Maryland Live’s “dealer school” was actually an uncompensated employee-training session in disguise, according to a would-be class action filed Tuesday.
The dealer school, which was open for 12 weeks in early 2013, received 10,000 applications but invited just 831 people to attend, a number not chosen by accident, according to the complaint filed in U.S. District Court in Baltimore.
“The sole purpose of Defendant’s temporary, makeshift ‘school’ was to hire the exact number of dealers needed to fill the vacant table game positions at Maryland Live,” the lawsuit states.
The lawsuit also claims that while attendees were told the free program was developed in conjunction with Anne Arundel Community College, all classes and course materials originated with Maryland Live and all teachers were casino employees.
“This was not a situation where they were training people for a career in casino dealing,” said Steven M. Lubar of The Law Offices of Peter T. Nicholl in Baltimore.

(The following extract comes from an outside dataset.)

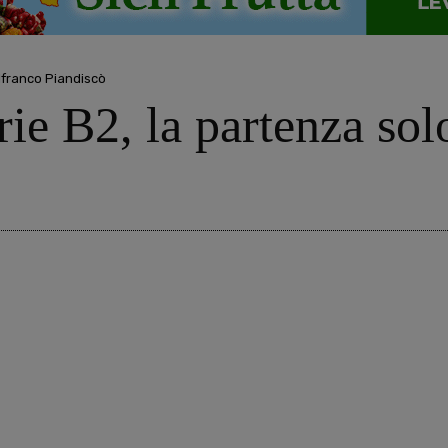
lfranco Piandiscò
ie B2, la partenza so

In a statement, Maryland Live denied all of the allegations in the lawsuit.
“The suit is wholly without merit and we intend to fight against these baseless claims vigorously,” the casino said.
AACC, which is not a defendant in the lawsuit, continues to offers casino-dealer training that prepares students for “immediate employment” in any of the state’s casinos. A spokesman for the college declined to comment on the litigation.
Maryland voters approved the expansion of table games to the state’s casinos in the fall of 2012. Maryland Live opened in July 2012 with only slot machines, although company officials said at the time the casino was prepared to accommodate table games, which debuted in spring 2013.
The dealer school opened in January 2013 in space at Marley Station Mall and taught trainees about blackjack, craps, roulette and baccarat. The lawsuit alleges trainees had “absolutely no contact with professors or any staff from AACC.”
Maryland Live also set up a temporary human resources office next to the school to help ensure the trainees could begin working immediately after completing the program, according to the lawsuit.
Lubar said he did not find another example of a dealer school in researching the lawsuit and that the casino eventually found more experienced dealers to work at Maryland Live.
“Our assumption is that [the school] was set up this way because of an immediate need for people,” he said.
Students also had to fill out W-2 forms and undergo background checks during the training course, the lawsuit alleges. One of the named plaintiffs in the suit was disqualified from the school based on her background check, Lubar said.
“If it was an extended training program through Anne Arundel Community College, it wouldn’t matter if they qualified for working at Maryland Live,” he said.
Trainees were only paid for the final two days of training, receiving the minimum hourly wage for attendance, according to the lawsuit. Lubar said he did not know why trainees were paid for those days.
The lawsuit seeks unspecified damages for violations of the federal Fair Labor Standards Act and Maryland Wage Payment Collection Act. Dealer school attendees were required to attend classes for four hours a day, five days a week, but they often stayed more than 20 hours a week because of “numerous delays that can be attributed to the Maryland Live” staff, according to the complaint.
The case is Harbourt, et al., v. PPE Casino Resorts Maryland LLC, USDMD No. 1:14-cv-03211-CCB.